I saw that Rtabmap allows exporting camera poses in Bundler format but I somehow fail to find any way in Bundler to import these camera poses. I guess, I would still have to re-run a big chunk of Bundler pipeline to recreate the 3D data even when the poses would be known. So my main question is: is there any way in Rtabmap to export the 3D scene information in bundle format, i.e. as bundle.out? And if no, what is the intended way to use exported Bundler-poses and whether they can be somehow used in Bundler processing
This function has been only tested with MeshLab. This tutorial may be a little out of date (export dialog has changed), but it shows how the bundler format can be used for. Originally, we added the bundler format to export poses and images to MeshLab in order to use its mesh texturing tools. We didn't tested the compatibility with Bundler.
Thank you Mathieu, it makes sense.
I guess, I will have to write some code myself then :) could you hint me into a right direction perhaps?
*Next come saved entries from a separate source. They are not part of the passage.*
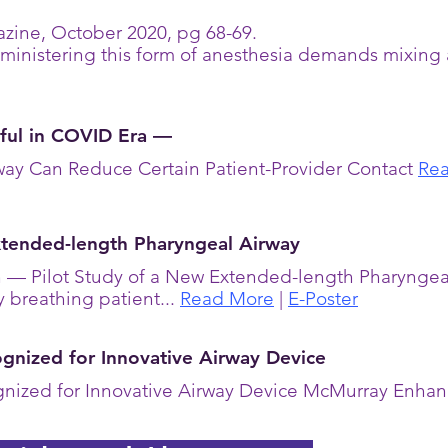
zine, October 2020, pg 68-69.
ministering this form of anesthesia demands mixing 
ful in COVID Era —
ay Can Reduce Certain Patient-Provider Contact
Rea
xtended-length Pharyngeal Airway
on — Pilot Study of a New Extended-length Pharynge
y breathing patient...
Read More
|
E-Poster
nized for Innovative Airway Device
nized for Innovative Airway Device McMurray Enha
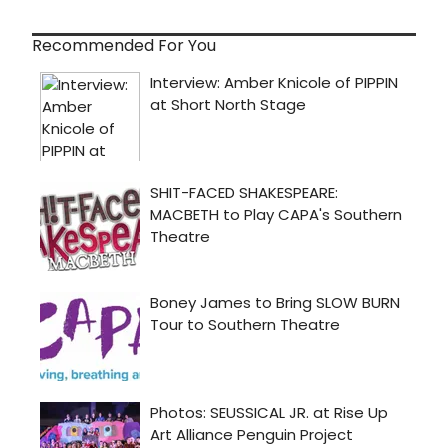
Recommended For You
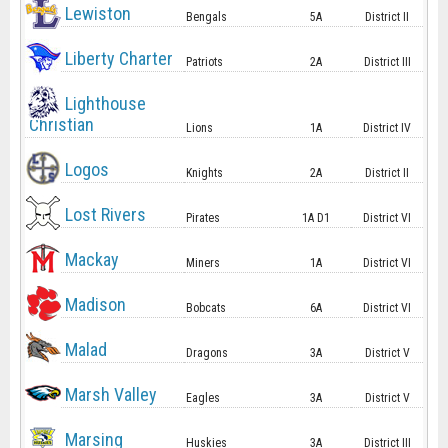
Lewiston
Bengals
5A
District II
Liberty Charter
Patriots
2A
District III
Lighthouse
Christian
Lions
1A
District IV
Logos
Knights
2A
District II
Lost Rivers
Pirates
1A D1
District VI
Mackay
Miners
1A
District VI
Madison
Bobcats
6A
District VI
Malad
Dragons
3A
District V
Marsh Valley
Eagles
3A
District V
Marsing
Huskies
3A
District III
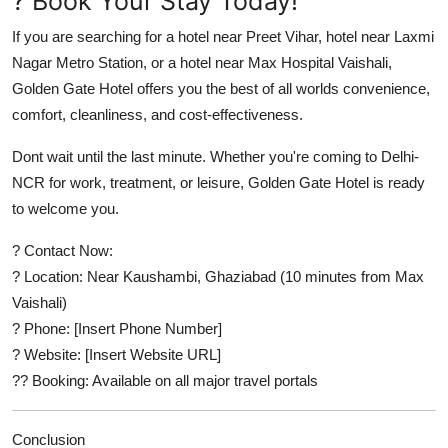
? Book Your Stay Today!
If you are searching for a
hotel near Preet Vihar
,
hotel near Laxmi
Nagar Metro Station
, or a
hotel near Max Hospital Vaishali
,
Golden Gate Hotel offers you the best of all worlds convenience,
comfort, cleanliness, and cost-effectiveness.
Dont wait until the last minute. Whether you're coming to Delhi-
NCR for work, treatment, or leisure,
Golden Gate Hotel
is ready
to welcome you.
? Contact Now:
? Location: Near Kaushambi, Ghaziabad (10 minutes from Max
Vaishali)
? Phone: [Insert Phone Number]
? Website: [Insert Website URL]
?? Booking: Available on all major travel portals
Conclusion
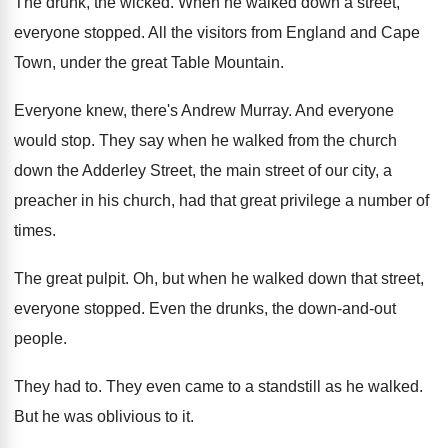
The drunk, the wicked
.
When he walked down a street,
everyone stopped
.
All the visitors from England and Cape
Town
,
under the great Table Mountain
.
Everyone knew, there's Andrew Murray
.
And everyone
would stop
.
They say when he walked from the church
down the Adderley Street, the main street of
our city, a
preacher in his church, had
that great privilege a number of
times
.
The great pulpit
.
Oh, but when he walked down that street
,
everyone stopped
.
Even the drunks, the down-and-out
people
.
They had to
.
They even came to a standstill as he
walked
.
But he was oblivious to it
.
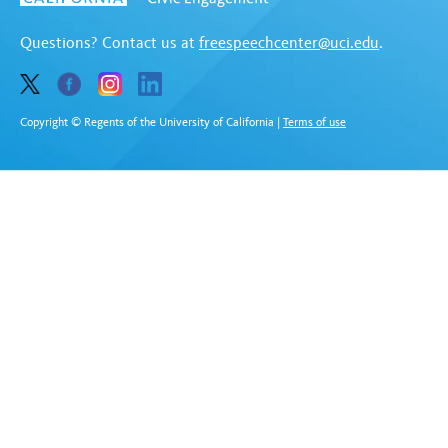
Questions? Contact us at
freespeechcenter@uci.edu
.
Copyright © Regents of the University of California
|
Terms of use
I'd like to use the Rtabmap datasets with the ACG Localizer (aka Active Search). The ACG Localizer expects the data in Bundler format (luckily it's all ASCII, so should not be hard to reverse-engineer), namely it expects a list of images, a list of SIFT feature descriptors in every image and finally a list of 3D points, while for every 3D point the following is stored: 3D coordinates, color in RGB, list of frame indices it is visible in, and the indices of the SIFT features which correspond to the 3D point in the views.
edit: so I have actually implemented a big part of it. I'd be thankful if you could correct me if I am wrong somewhere. I found almost all the data in the Map_Node_Word table:
1) depth_x, depth_y, depth_z are the 3D coordinates of the word in the 3D space. The RGB color is missing here, but I can retrieve it from the actual image file by getting the x,y coordinate.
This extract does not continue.